You are viewing a plain text version of this content. The canonical link for it is here.
Posted to users@myfaces.apache.org by P V <pe...@gmail.com> on 2008/03/11 19:51:44 UTC

UnicodeEncoder quiestion

Hi, all,

I have a question on the "UnicodeEncoder" class implementation.
The class contains one method: "public static String encode (String
string)".

My question is about usage of StringBuilder/StringBuffer in it (the logic is
common for both 1.1.5 and 1.2.2).
Initially we have
StringBuilder sb = null;

and as I understand we have lazy creation of it.
For characters with "((int)c) >= 0x80" we check is our "sb" null or not, and
in case of null we create new instance of it.
But for rest of chars (((int)c) < 0x80) we have the following logic which is
not correct for me:
"else if( sb != null )
{
    sb.append(c);
}"

So we append char to buffer/builder only if we have the instance of
buffer/builder.

For now imagine that we have some string with leading latin symbols. In
result we'll have incorrect encoded string.

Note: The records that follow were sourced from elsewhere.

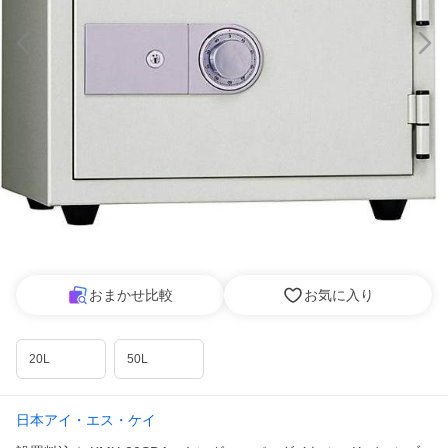
おまかせ比較
お気に入り
20L
50L
日本アイ・エス・ケイ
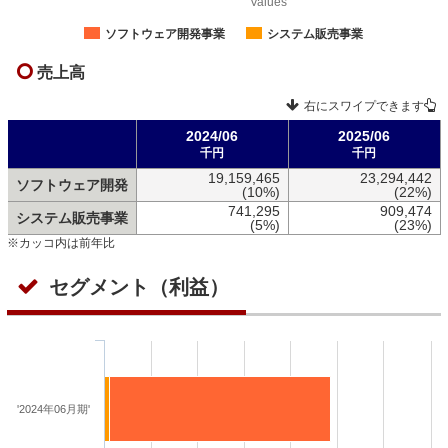
Values
ソフトウェア開発事業
システム販売事業
売上高
右にスワイプできます
2024/06
2025/06
千円
千円
19,159,465
23,294,442
ソフトウェア開発
(10%)
(22%)
741,295
909,474
システム販売事業
(5%)
(23%)
※カッコ内は前年比
セグメント（利益）
'2024年06月期'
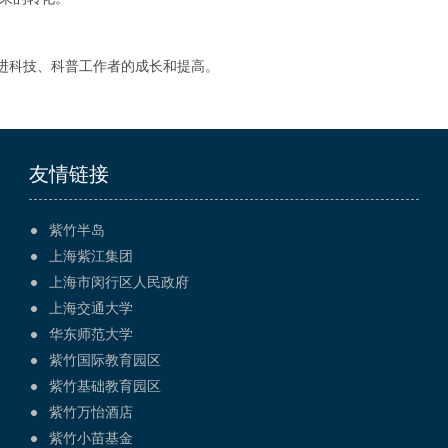
进科技、科普工作者的成长和提高。
友情链接
紫竹半岛
上海紫江集团
上海市闵行区人民政府
上海交通大学
华东师范大学
紫竹国际教育园区
紫竹基础教育园区
紫竹万怡酒店
紫竹小苗基金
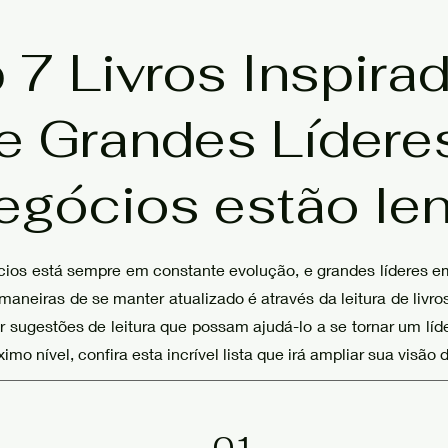
 7 Livros Inspira
e Grandes Lídere
egócios estão le
ios está sempre em constante evolução, e grandes líderes e
neiras de se manter atualizado é através da leitura de livro
 sugestões de leitura que possam ajudá-lo a se tornar um líd
imo nível, confira esta incrível lista que irá ampliar sua visão
01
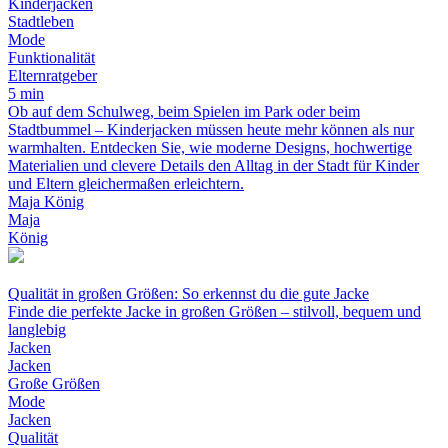
Kinderjacken
Stadtleben
Mode
Funktionalität
Elternratgeber
5 min
Ob auf dem Schulweg, beim Spielen im Park oder beim
Stadtbummel – Kinderjacken müssen heute mehr können als nur
warmhalten. Entdecken Sie, wie moderne Designs, hochwertige
Materialien und clevere Details den Alltag in der Stadt für Kinder
und Eltern gleichermaßen erleichtern.
Maja König
Maja
König
Qualität in großen Größen: So erkennst du die gute Jacke
Finde die perfekte Jacke in großen Größen – stilvoll, bequem und
langlebig
Jacken
Jacken
Große Größen
Mode
Jacken
Qualität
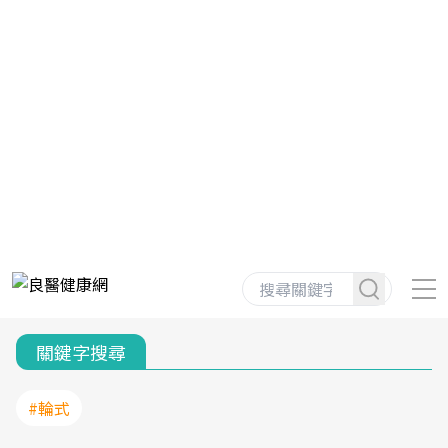
關鍵字搜尋
#輪式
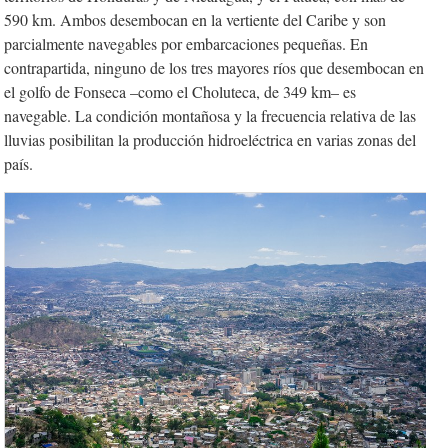
590 km. Ambos desembocan en la vertiente del Caribe y son
parcialmente navegables por embarcaciones pequeñas. En
contrapartida, ninguno de los tres mayores ríos que desembocan en
el golfo de Fonseca –como el Choluteca, de 349 km– es
navegable. La condición montañosa y la frecuencia relativa de las
lluvias posibilitan la producción hidroeléctrica en varias zonas del
país.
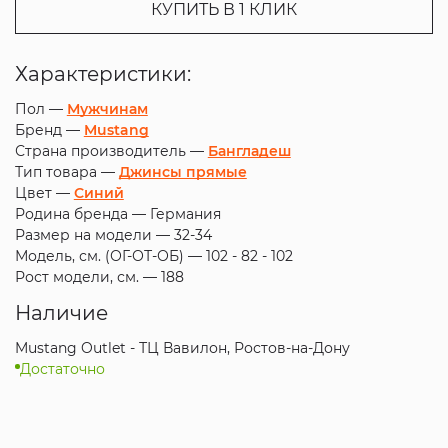
КУПИТЬ В 1 КЛИК
Характеристики:
Пол —
Мужчинам
Бренд —
Mustang
Страна производитель —
Бангладеш
Тип товара —
Джинсы прямые
Цвет —
Синий
Родина бренда —
Германия
Размер на модели —
32-34
Модель, см. (ОГ-ОТ-ОБ) —
102 - 82 - 102
Рост модели, см. —
188
Наличие
Mustang Outlet - ТЦ Вавилон, Ростов-на-Дону
Достаточно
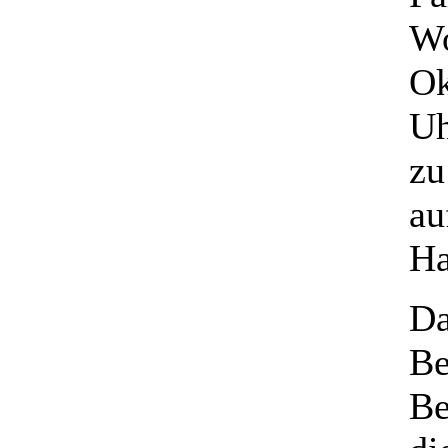
Wo
Ok
Uh
zu
au
Ha
Da
Be
Be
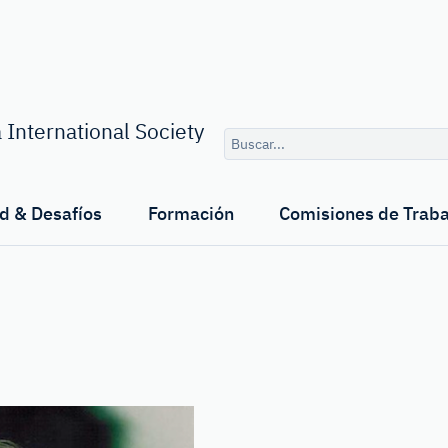
Consulta
 International Society
de
búsqueda
d & Desafíos
Formación
Comisiones de Traba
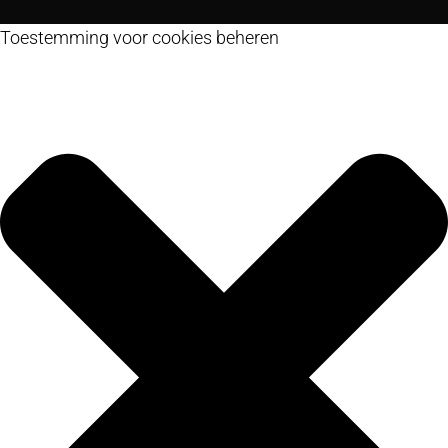
Toestemming voor cookies beheren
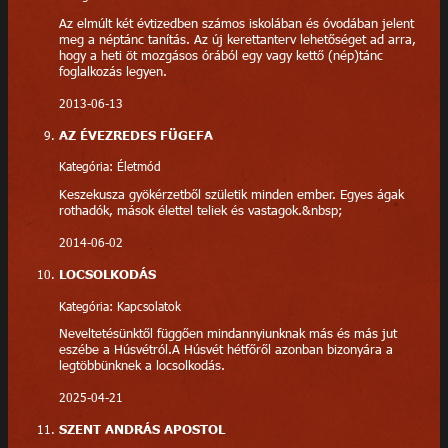
Az elmúlt két évtizedben számos iskolában és óvodában jelent
meg a néptánc tanítás. Az új kerettanterv lehetőséget ad arra,
hogy a heti öt mozgásos órából egy vagy kettő (nép)tánc
foglalkozás legyen.
2013-06-13
AZ ÉVEZREDES FÜGEFA
Kategória: Életmód
Keszekusza gyökérzetből születik minden ember. Egyes ágak
rothadók, mások élettel teliek és vastagok.&nbsp;
2014-06-02
LOCSOLKODÁS
Kategória: Kapcsolatok
Neveltetésünktől függően mindannyiunknak más és más jut
eszébe a Húsvétról.A Húsvét hétfőről azonban bizonyára a
legtöbbünknek a locsolkodás.
2025-04-21
SZENT ANDRÁS APOSTOL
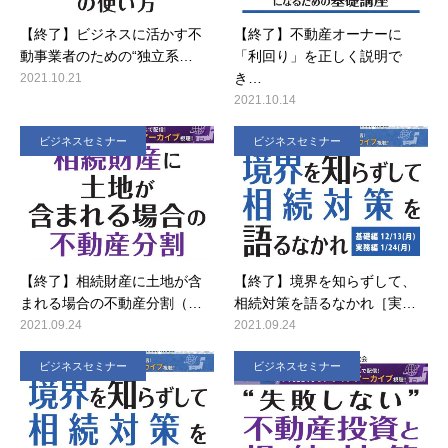
【終了】ビジネスに活かす不
【終了】不動産オーナーに
動事業者のための“独立系…
「利回り」を正しく説明で
き…
2021.10.21
2021.10.14
ビジネスセミナー
ビジネスセミナー
【終了】相続財産に土地が含
【終了】境界を知らずして、
まれる場合の不動産分割（…
相続対策を語るなかれ［実…
2021.09.24
2021.09.24
ビジネスセミナー
ビジネスセミナー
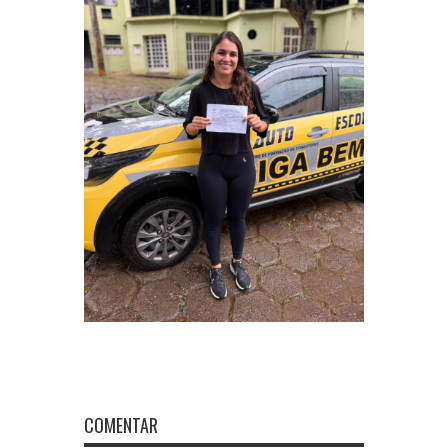
COMENTAR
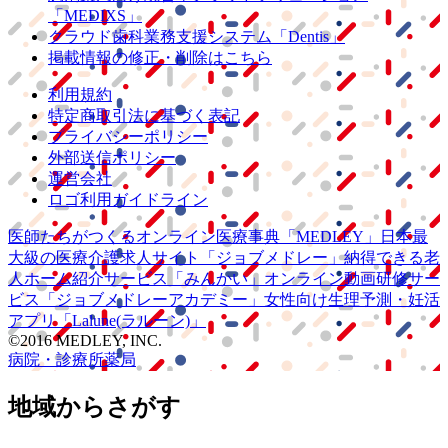
「MEDIXS」
クラウド歯科業務
支援システム
「Dentis」
掲載情報の修正・削除はこちら
利用規約
特定商取引法に基づく表記
プライバシーポリシー
外部送信ポリシー
運営会社
ロゴ利用ガイドライン
医師たちがつくる
オンライン医療事典
「MEDLEY」
日本最
大級の
医療介護求人サイト
「ジョブメドレー」
納得できる
老
人ホーム紹介サービス
「みんかい」
オンライン
動画研修サー
ビス
「ジョブメドレー
アカデミー」
女性向け
生理予測・妊活
アプリ
「Lalune(ラルーン)」
©2016 MEDLEY, INC.
病院・診療所
薬局
地域からさがす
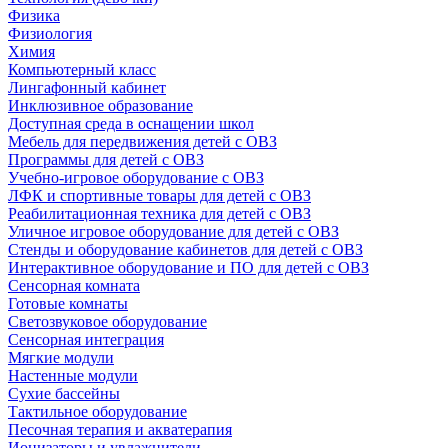
Физика
Физиология
Химия
Компьютерный класс
Лингафонный кабинет
Инклюзивное образование
Доступная среда в оснащении школ
Мебель для передвижения детей с ОВЗ
Программы для детей с ОВЗ
Учебно-игровое оборудование с ОВЗ
ЛФК и спортивные товары для детей с ОВЗ
Реабилитационная техника для детей с ОВЗ
Уличное игровое оборудование для детей с ОВЗ
Стенды и оборудование кабинетов для детей с ОВЗ
Интерактивное оборудование и ПО для детей с ОВЗ
Сенсорная комната
Готовые комнаты
Светозвуковое оборудование
Сенсорная интеграция
Мягкие модули
Настенные модули
Сухие бассейны
Тактильное оборудование
Песочная терапия и акватерапия
Ионизаторы и увлажнители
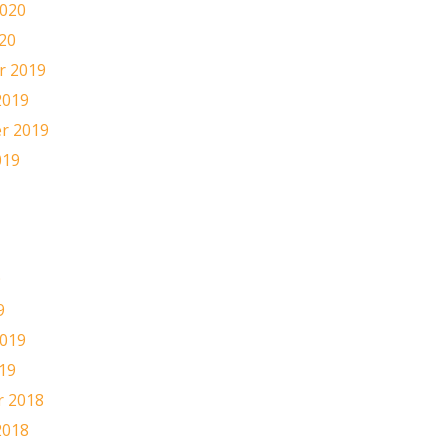
2020
20
 2019
2019
r 2019
019
9
9
2019
19
 2018
2018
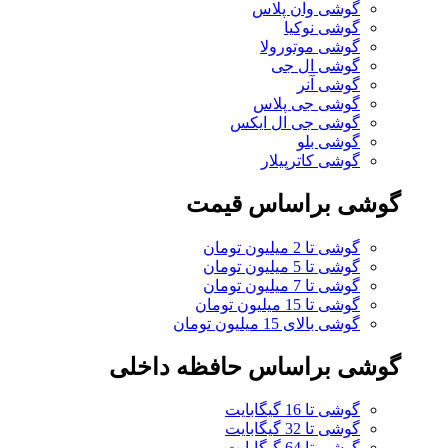
گوشی وان پلاس
گوشی نوکیا
گوشی موتورولا
گوشی ال جی
گوشی آنر
گوشی جی پلاس
گوشی جی ال ایکس
گوشی بلو
گوشی کاترپیلار
گوشی براساس قیمت
گوشی تا 2 میلیون تومان
گوشی تا 5 میلیون تومان
گوشی تا 7 میلیون تومان
گوشی تا 15 میلیون تومان
گوشی بالای 15 میلیون تومان
گوشی براساس حافظه داخلی
گوشی تا 16 گیگابایت
گوشی تا 32 گیگابایت
گوشی تا 64 گیگابایت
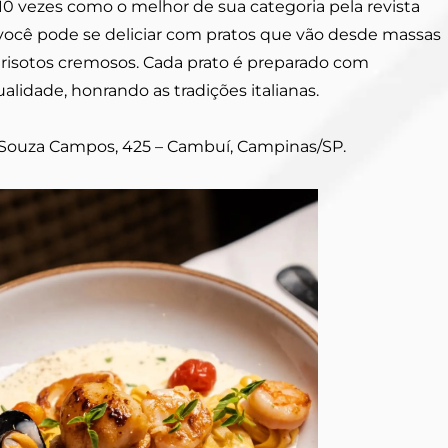
 10 vezes como o melhor de sua categoria pela revista
você pode se deliciar com pratos que vão desde massas
e risotos cremosos. Cada prato é preparado com
alidade, honrando as tradições italianas.
 Souza Campos, 425 – Cambuí, Campinas/SP.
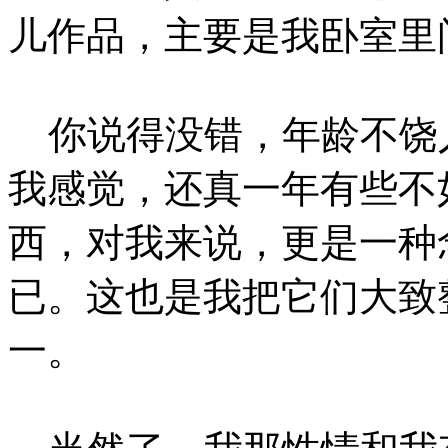
儿作品，主要是我卧室里
你说得没错，年龄不饶
我感觉，还真一年有些不
西，对我来说，更是一种
已。这也是我把它们大致
一。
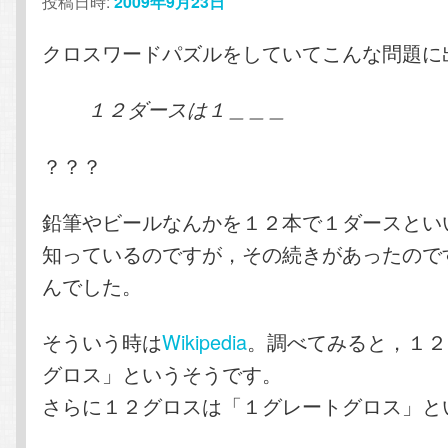
投稿日時:
2009年9月23日
クロスワードパズルをしていてこんな問題に
１２ダースは１＿＿＿
？？？
鉛筆やビールなんかを１２本で１ダースとい
知っているのですが，その続きがあったので
んでした。
そういう時は
Wikipedia
。調べてみると，１２
グロス」というそうです。
さらに１２グロスは「１グレートグロス」と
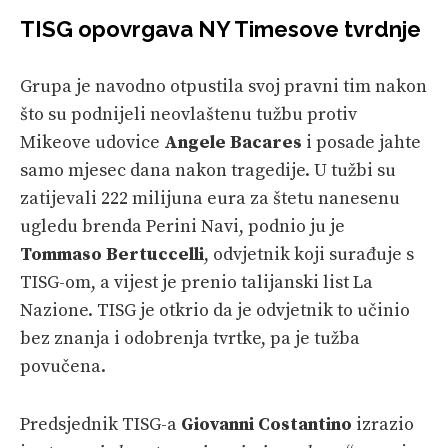
TISG opovrgava NY Timesove tvrdnje
Grupa je navodno otpustila svoj pravni tim nakon
što su podnijeli neovlaštenu tužbu protiv
Mikeove udovice
Angele Bacares
i posade jahte
samo mjesec dana nakon tragedije. U tužbi su
zatijevali 222 milijuna eura za štetu nanesenu
ugledu brenda Perini Navi, podnio ju je
Tommaso Bertuccelli
, odvjetnik koji surađuje s
TISG-om, a vijest je prenio talijanski list La
Nazione. TISG je otkrio da je odvjetnik to učinio
bez znanja i odobrenja tvrtke, pa je tužba
povučena.
Predsjednik TISG-a
Giovanni Costantino
izrazio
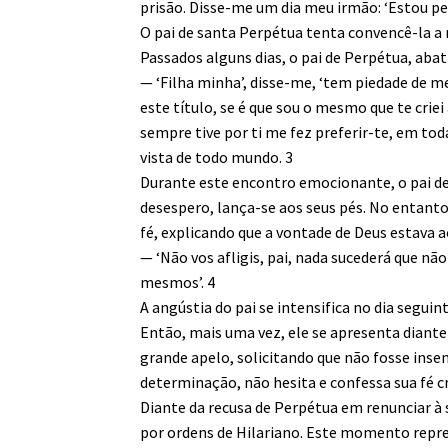
prisão. Disse-me um dia meu irmão: ‘Estou pe
O pai de santa Perpétua tenta convencê-la a 
Passados alguns dias, o pai de Perpétua, abatid
— ‘Filha minha’, disse-me, ‘tem piedade de m
este título, se é que sou o mesmo que te criei
sempre tive por ti me fez preferir-te, em to
vista de todo mundo. 3
Durante este encontro emocionante, o pai de
desespero, lança-se aos seus pés. No entanto
fé, explicando que a vontade de Deus estava a
— ‘Não vos afligis, pai, nada sucederá que nã
mesmos’. 4
A angústia do pai se intensifica no dia segui
Então, mais uma vez, ele se apresenta diante
grande apelo, solicitando que não fosse insen
determinação, não hesita e confessa sua fé cr
Diante da recusa de Perpétua em renunciar à 
por ordens de Hilariano. Este momento repr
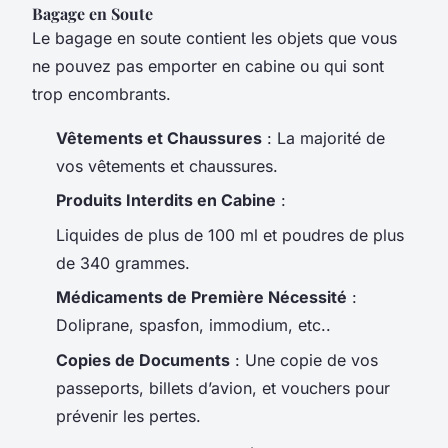
Bagage en Soute
Le bagage en soute contient les objets que vous
ne pouvez pas emporter en cabine ou qui sont
trop encombrants.
Vêtements et Chaussures
: La majorité de
vos vêtements et chaussures.
Produits Interdits en Cabine
:
Liquides de plus de 100 ml et poudres de plus
de 340 grammes.
Médicaments de Première Nécessité
:
Doliprane, spasfon, immodium, etc..
Copies de Documents
: Une copie de vos
passeports, billets d’avion, et vouchers pour
prévenir les pertes.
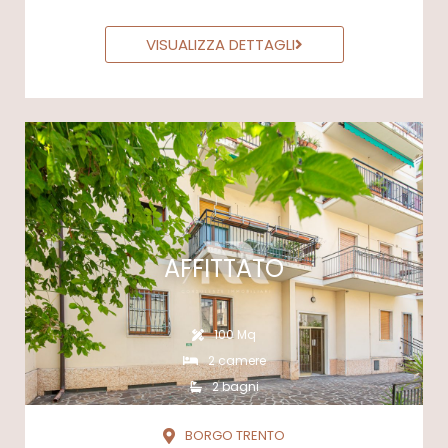
VISUALIZZA DETTAGLI
AFFITTATO
100 Mq
2 camere
2 bagni
BORGO TRENTO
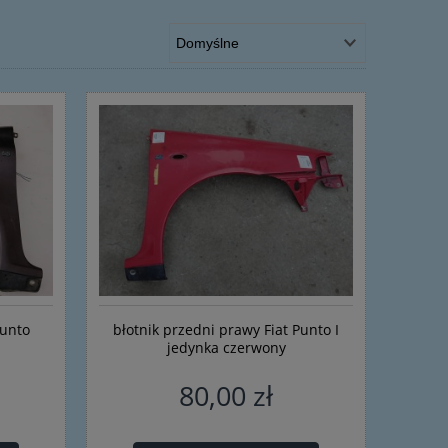
Punto
błotnik przedni prawy Fiat Punto I
jedynka czerwony
80,00 zł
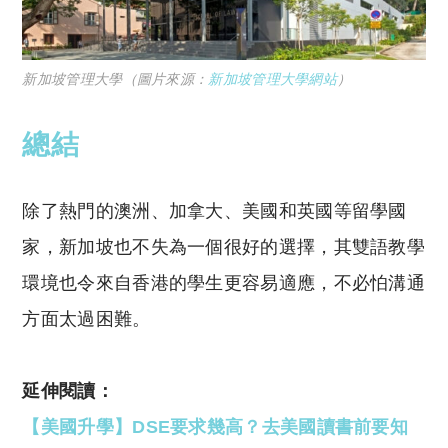
新加坡管理大學（圖片來源：
新加坡管理大學網站
）
總結
除了熱門的澳洲、加拿大、美國和英國等留學國
家，新加坡也不失為一個很好的選擇，其雙語教學
環境也令來自香港的學生更容易適應，不必怕溝通
方面太過困難。
延伸閱讀：
【美國升學】DSE要求幾高？去美國讀書前要知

I think I can miss something. Could somebody please describe the method's
logic?

Thank you in advance,
Peter

Re: UnicodeEncoder quiestion

Posted by P V <pe...@gmail.com>.
Hi, Michael,

Many thanks for the explanation. I see for now.
It was end of the day so sorry for the stupid question.

Peter


On Tue, Mar 11, 2008 at 10:02 PM, Michael Kurz <mi...@gmx.at> wrote:

> P V schrieb:
> > For now imagine that we have some string with leading latin symbols. In
> > result we'll have incorrect encoded string.
> >
> > I think I can miss something. Could somebody please describe the
> > method's logic?
>
> Yeah, I can. The main concept behind this is to avoid unnecessary string
> building if the string does not contain special character. If you take a
> closer look you'll see that on creating the string builder the whole
> strind read so far is appended:
>
> sb = new StringBuilder( string.length()+4 );
> sb.append( string.substring(0,i) );
>
> This would be relevant for your example with leading latin characters.
> On meeting the first non-latin character all latin chars read so far are
> appended to the builder.
>
> This approach improves performance for strings that do not contain
> non-latin characters (which normally should be quite some amount).
>
> Hope this helps!
>
> regards
> Michael
>

Re: UnicodeEncoder quiestion

Posted by Michael Kurz <mi...@gmx.at>.
P V schrieb:
> For now imagine that we have some string with leading latin symbols. In 
> result we'll have incorrect encoded string.
> 
> I think I can miss something. Could somebody please describe the 
> method's logic?

Yeah, I can. The main concept behind this is to avoid unnecessary string 
building if the string does not contain special character. If you take a 
closer look you'll see that on creating the string builder the whole 
strind read so far is appended:

sb = new StringBuilder( string.length()+4 );
sb.append( string.substring(0,i) );

This would be relevant for your example with leading latin characters. 
On meeting the first non-latin character all latin chars read so far are 
appended to the builder.

This approach improves performance for strings that do not contain 
non-latin characters (which normally should be quite some amount).

Hope this helps!

regards
Michael